Opportunity Economy: Risks in Antitrust Enforcement
- The Biden administration’s recent executive order takes a hard line on limits to employment mobility, such as non-compete agreements.
- No-poach agreements—companies agreeing not to recruit each other’s employees—and wage-fixing are a particular target of the federal focus on antitrust.
- Companies should take a number of proactive steps, including reviewing employment contracts, reviewing M&A due diligence guidelines, establishing an antitrust compliance program, and ensuring HR professionals are informed about antitrust risks.
While the COVID-19 pandemic remains a public health and economic concern, companies are adapting and adjusting, finding new and better ways to do business moving forward.
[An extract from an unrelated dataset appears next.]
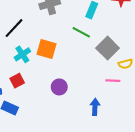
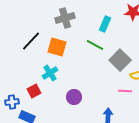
orange square: (47, 49) -> (57, 47), moved
cyan cross: (22, 54) -> (50, 73), moved

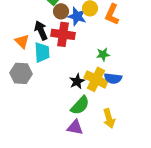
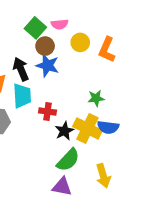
blue star: (77, 16) -> (47, 65), moved
red cross: (63, 34) -> (47, 111), moved, size x0.6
Womble Bond Dickinson is taking a comprehensive look at this new Opportunity Economy from a wide range of viewpoints. For example, Womble Bond Dickinson attorneys David Hamilton and Sarah Motley Stone examined a renewed federal focus on antitrust enforcement and the challenges this presents to companies operating in the Opportunity Economy. They recently spoke to Womble Bond Dickinson attorney Mark Henriques on an episode of the “In-house Roundhouse” podcast, and the article below is based on that conversation.
While the COVID-19 pandemic remains the biggest X-factor in how businesses plan for the near future, other important factors remain in play and should be considered by business leaders as they position their operations to move forward.
One of these factors is a renewed federal emphasis on antitrust enforcement. The Biden administration has made economic competition and wage suppression points of emphasis. Given that virtually any routine business activity potentially can involve antitrust issues, company leaders and their legal counsel need to be aware of how antitrust law is changing and how they can best avoid running afoul of federal regulators.